"If you would not be forgotten, as soon as you are dead and rotten, either write things worth reading, or do things worth writing." -- Benjamin Franklin
Tuesday, May 20, 2008
Being Good
A philosophical discussion of what it means to be a good person has to start by analyzing previous answers to the question. One answer stems from the "horizontal" strand of the 10 commandments: to tell the truth, to protect human life, to honor the marriage bond and others' property rights, to honor your father and mother. (These are six of the ten commandments, stated positively instead of negatively.) If a person were to do all these things for their entire life, they would be a good person. Certain scenarios might come up in which doing one of these things would be the wrong choice -- telling the truth to the secret police, for example; or, honoring mothers or fathers who happen to be bank robbers -- but as general rules they can form an adequate basis for individual morality and societal order.

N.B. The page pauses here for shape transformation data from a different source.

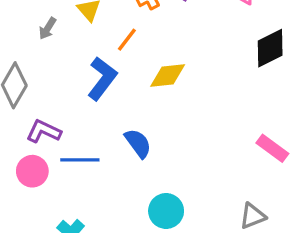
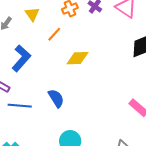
blue L-shape: (102, 78) -> (21, 58), moved

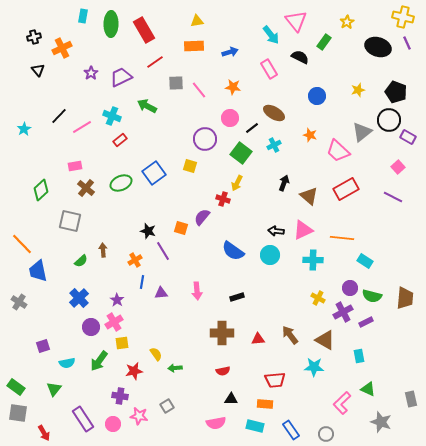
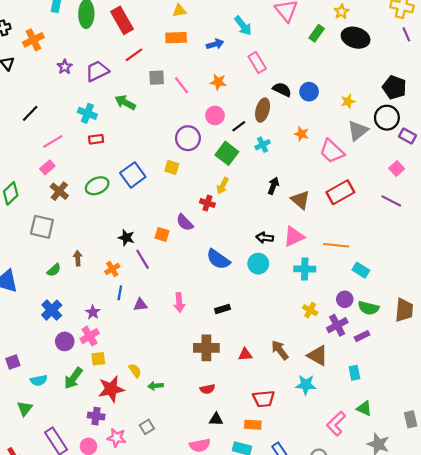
cyan arrow: (271, 35) -> (243, 26), moved
black ellipse: (378, 47) -> (356, 38), moved
black semicircle: (300, 57) -> (282, 90), moved
yellow star: (358, 90) -> (348, 101), moved
brown ellipse: (274, 113) -> (263, 110), turned 75
pink line: (82, 127) -> (53, 141), moved
red rectangle: (120, 140) -> (96, 139), turned 32
pink rectangle: (75, 166) -> (47, 167), turned -32
purple semicircle: (202, 217) -> (185, 223), turned -84
red star: (134, 371) -> (111, 389), size x1.4

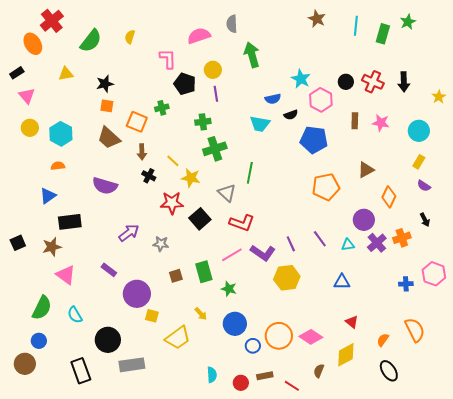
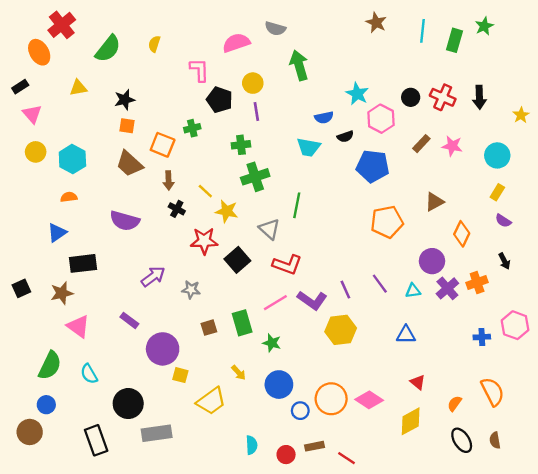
gray semicircle: (232, 24) -> (275, 28), turned -72
brown rectangle: (355, 121) -> (421, 144), turned 42
brown semicircle: (319, 371) -> (495, 440), moved, turned -32

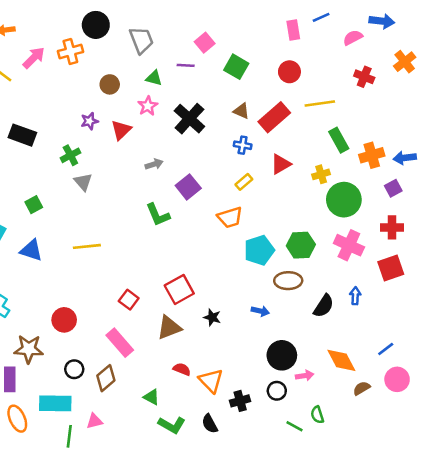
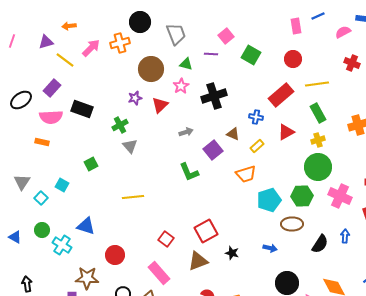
brown circle: (110, 84) -> (151, 69), size x1.6
brown triangle: (241, 111) -> (233, 134), moved
black cross: (189, 119) -> (214, 96), turned 30
green rectangle: (339, 140) -> (318, 113), moved
green circle: (344, 200) -> (318, 167), moved
blue triangle: (31, 250) -> (86, 226), moved

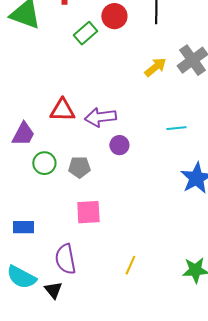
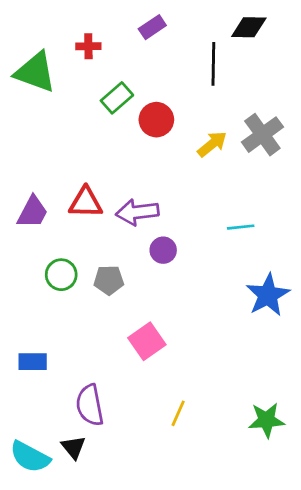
red circle: (114, 16) -> (156, 120), moved
purple trapezoid: (23, 134) -> (33, 212), moved
pink square: (88, 212) -> (147, 341), moved, turned -32
cyan semicircle: (21, 277) -> (30, 457), moved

Being good by this definition, though, is impossible, especially when motives come into consideration. To go one's whole life without ever lying to one's self would be one standard. Most honest people will admit that they sometimes justify their own actions in their head, often using rationalizations they would never allow in another person. These standards combined are so high that being a good person is impossible for imperfect human beings. That's part of why we need Jesus -- and I haven't even mentioned the first and second commandments, which relate to loving God.